ふう、桃は小さくため息をつき、目じりを押さえる。
「――ちょっと奈緒はあいつの部屋見てきて。あたしは玄関を見てみるから」
「……どこ行っちゃったんだろ、マー坊君……」
ソファーに身をうずめるようにして、はあ、と寂しげな深いため息をつく奈緒。
「……一応部屋に荷物はあるみたいだけど……けど、靴も姿も見当たらないし……ロードワークでもしてるのかなー……」
「……ロードワーク、ねえ……」
カチャリ、桃はオレンジジュースの注がれたタンブラーを奈緒の元に吸えた。
「けど、いつも使っているエナメルバッグは見当たらないし、どこかへ行ってしまったとしか考えられないな。まあ、あいつの地理感覚からいって、知らないところにいってしまったてことは考えられないから、お腹がすいたらそのうち戻ってくるでしょ」
―コチ、コチ、コチ、コチ――
「……もうこんな時間だよ……」
奈緒が刺した時計は、すでに午後八時を回っていた。
「どう考えても、何かあったとしか……」
「あいつのことなんて、心配するだけ無駄だと思うけど」
キッチンから、桃の声が大きく響く。
「金属バットでぶん殴ったって死なないようにできてるんだから。もう今日は玄関の鍵閉めちゃいな」
「……でも……」
「あいつだって合鍵持ってるんだから大丈夫だよ」
トレーに夕食を盛りつけた皿などを載せ、桃がダイニングへと姿を現した。
「それに、たとえ野宿したところで、そんな程度でがたつくほどにやわじゃないよ、あいつは」
「けど、もうじき関東大会があるんだよ?」
心配そうな表情を覗かせる奈緒。
「もし怪我とかしちゃったら……風邪とか引いちゃったら……」
「あんただって、それにあわせて調節とかさせてきたんだろ?」
不安そうな奈緒に寄り添うように、その横に座る桃。
「大丈夫だよ。いまさらどうこうしたって、悪あがきにしかならないさ。それに――」
「それに?」
「――それに今日、あいつの生い立ち、聞いたよな」
一転して、真剣な表情で口を開く桃。
「……う、うん……」
その言葉に、今日の昼、喫茶店において綾子より耳にした真央の生い立ちが奈緒の頭をよぎる。

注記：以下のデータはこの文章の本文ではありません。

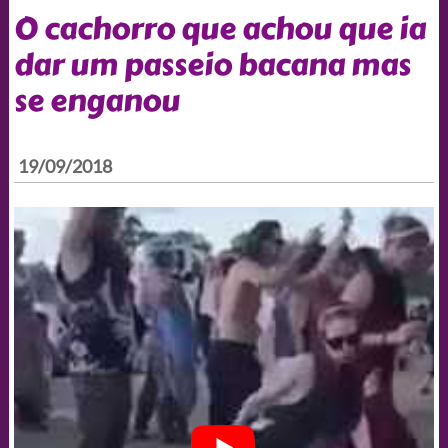
O cachorro que achou que ia
dar um passeio bacana mas
se enganou
19/09/2018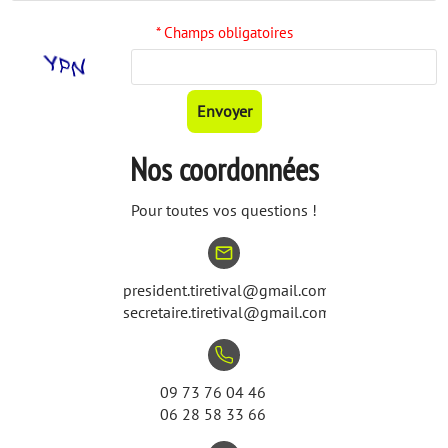
* Champs obligatoires
Envoyer
Nos coordonnées
Pour toutes vos questions !
mail_outline
president.tiretival@gmail.com
secretaire.tiretival@gmail.com
09 73 76 04 46
06 28 58 33 66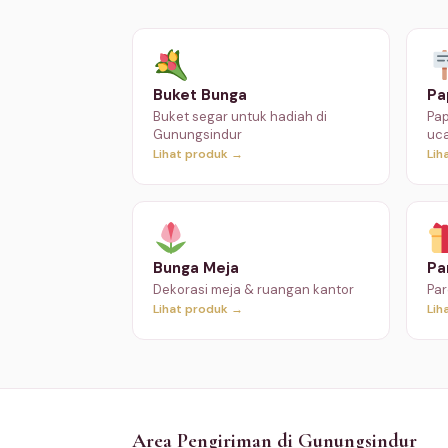
Buket Bunga
Pa
Buket segar untuk hadiah di
Pap
Gunungsindur
uc
Lihat produk →
Lih
Bunga Meja
Pa
Dekorasi meja & ruangan kantor
Par
Lihat produk →
Lih
Area Pengiriman di Gunungsindur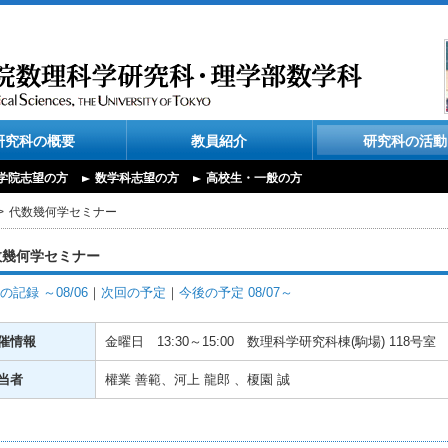
研究科の概要
教員紹介
研究科の活動
学院志望の方
数学科志望の方
高校生・一般の方
代数幾何学セミナー
数幾何学セミナー
の記録 ～08/06
｜
次回の予定
｜
今後の予定 08/07～
催情報
金曜日
13:30～15:00
数理科学研究科棟(駒場) 118号室
当者
權業 善範、河上 龍郎 、榎園 誠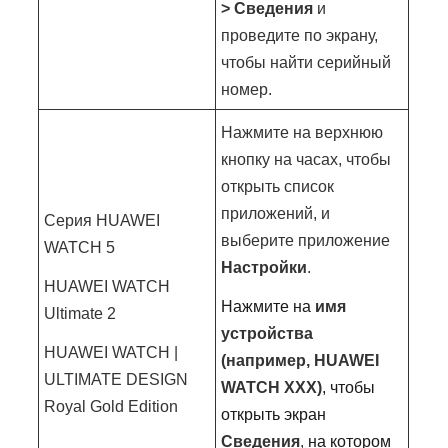
> Сведения
и
проведите по экрану,
чтобы найти серийный
номер.
Нажмите на верхнюю
кнопку на часах, чтобы
открыть список
приложений, и
Серия HUAWEI
выберите приложение
WATCH 5
Настройки
.
HUAWEI WATCH
Нажмите на
имя
Ultimate 2
устройства
HUAWEI WATCH |
(например, HUAWEI
ULTIMATE DESIGN
WATCH XXX)
, чтобы
Royal Gold Edition
открыть экран
Сведения
,
на котором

「……マー坊君、わたし達が思っていたより、つらい人生歩んできたんだなあって……マー坊君にとって見たら、わたしがお母さんがいなくて寂しい生活をしてきたなんて、贅沢な悩みにしか写ってなかったんだよね……」
「あいつは、マー坊はあたし達なんかが創造するより、ずっとハードな生き方をしてきたんだ。きっとそう……あいつのリング上の闘争本能ってのは、その生き方の中から、路上でのタフな生き方の中から鍛え上げられていたものなんじゃないかなって思うんだ」
桃は静かに眼を閉じ、そして口を開く。
「それに、言ってみれば、あいつはもともと野良犬みたいな、野生の狼のような存在がボクシングでしつけられたようなものだと思うんだ。だからこそ、あいつはこの家ではその神経を研ぎ澄ますことはできない、って思ったんじゃないかな」
“負けられねー理由ができちまったからよ”桃にとって、その言葉が示すのは、唯一つしかなかった。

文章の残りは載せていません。